● **Task details**: Every line below from the one containing "After-shave" through the one containing "Ki állítja ki a gyakorlati" must be transcribed exactly. Omit all lines outside that stretch.

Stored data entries
Content starts
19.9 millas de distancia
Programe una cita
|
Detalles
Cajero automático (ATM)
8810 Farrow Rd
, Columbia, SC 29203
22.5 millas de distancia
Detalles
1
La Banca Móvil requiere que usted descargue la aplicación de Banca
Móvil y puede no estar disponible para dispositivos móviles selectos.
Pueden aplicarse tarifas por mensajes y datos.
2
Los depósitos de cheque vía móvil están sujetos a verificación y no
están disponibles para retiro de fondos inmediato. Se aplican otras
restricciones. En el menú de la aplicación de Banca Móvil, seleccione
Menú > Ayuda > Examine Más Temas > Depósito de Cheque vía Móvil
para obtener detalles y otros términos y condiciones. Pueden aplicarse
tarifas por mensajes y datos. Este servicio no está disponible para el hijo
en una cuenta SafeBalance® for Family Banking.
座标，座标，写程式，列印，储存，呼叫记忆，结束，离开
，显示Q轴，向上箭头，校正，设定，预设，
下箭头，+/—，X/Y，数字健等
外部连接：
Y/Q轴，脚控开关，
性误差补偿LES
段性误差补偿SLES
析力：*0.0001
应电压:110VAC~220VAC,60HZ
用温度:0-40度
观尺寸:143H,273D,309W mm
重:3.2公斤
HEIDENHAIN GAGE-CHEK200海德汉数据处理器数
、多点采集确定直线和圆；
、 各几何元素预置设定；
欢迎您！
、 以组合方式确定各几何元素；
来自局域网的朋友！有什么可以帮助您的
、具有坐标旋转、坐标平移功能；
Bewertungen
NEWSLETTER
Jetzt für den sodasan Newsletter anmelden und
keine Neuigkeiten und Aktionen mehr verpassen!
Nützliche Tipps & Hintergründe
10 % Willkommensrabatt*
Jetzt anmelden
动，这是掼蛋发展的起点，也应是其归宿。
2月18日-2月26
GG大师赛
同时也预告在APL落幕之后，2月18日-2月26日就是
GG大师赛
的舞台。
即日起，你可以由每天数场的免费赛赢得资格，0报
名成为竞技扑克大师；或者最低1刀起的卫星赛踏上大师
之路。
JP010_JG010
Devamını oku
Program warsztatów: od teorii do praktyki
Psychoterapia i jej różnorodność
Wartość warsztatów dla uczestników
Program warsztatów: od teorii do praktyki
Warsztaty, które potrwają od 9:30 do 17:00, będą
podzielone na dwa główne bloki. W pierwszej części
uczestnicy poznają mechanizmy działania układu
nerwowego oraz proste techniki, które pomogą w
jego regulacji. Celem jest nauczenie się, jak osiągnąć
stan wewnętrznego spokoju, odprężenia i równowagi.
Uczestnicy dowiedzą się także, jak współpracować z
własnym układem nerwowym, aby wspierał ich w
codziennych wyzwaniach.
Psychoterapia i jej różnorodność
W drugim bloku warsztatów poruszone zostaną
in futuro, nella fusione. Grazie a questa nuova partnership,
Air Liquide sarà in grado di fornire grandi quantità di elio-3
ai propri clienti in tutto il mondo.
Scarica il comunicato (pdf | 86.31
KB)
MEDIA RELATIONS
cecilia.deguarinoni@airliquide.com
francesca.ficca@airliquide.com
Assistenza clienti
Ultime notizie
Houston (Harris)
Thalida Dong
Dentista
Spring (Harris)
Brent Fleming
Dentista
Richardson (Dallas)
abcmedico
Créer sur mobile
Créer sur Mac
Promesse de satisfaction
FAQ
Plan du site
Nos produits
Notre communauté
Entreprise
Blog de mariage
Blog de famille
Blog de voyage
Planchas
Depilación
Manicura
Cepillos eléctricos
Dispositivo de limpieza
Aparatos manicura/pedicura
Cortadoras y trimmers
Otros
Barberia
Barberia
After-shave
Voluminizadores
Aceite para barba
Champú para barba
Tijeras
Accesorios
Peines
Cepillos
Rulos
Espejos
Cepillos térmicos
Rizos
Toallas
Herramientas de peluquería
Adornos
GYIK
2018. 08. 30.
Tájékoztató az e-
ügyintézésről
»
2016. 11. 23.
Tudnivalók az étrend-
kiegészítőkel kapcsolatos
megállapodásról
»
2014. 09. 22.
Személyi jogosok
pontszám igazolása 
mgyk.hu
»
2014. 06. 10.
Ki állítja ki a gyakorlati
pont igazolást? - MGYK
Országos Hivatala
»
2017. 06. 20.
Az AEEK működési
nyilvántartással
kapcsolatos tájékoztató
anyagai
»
Content ends
● **Exercise result**:
After-shave
Voluminizadores
Aceite para barba
Champú para barba
Tijeras
Accesorios
Peines
Cepillos
Rulos
Espejos
Cepillos térmicos
Rizos
Toallas
Herramientas de peluquería
Adornos
GYIK
2018. 08. 30.
Tájékoztató az e-
ügyintézésről
»
2016. 11. 23.
Tudnivalók az étrend-
kiegészítőkel kapcsolatos
megállapodásról
»
2014. 09. 22.
Személyi jogosok
pontszám igazolása 
mgyk.hu
»
2014. 06. 10.
Ki állítja ki a gyakorlati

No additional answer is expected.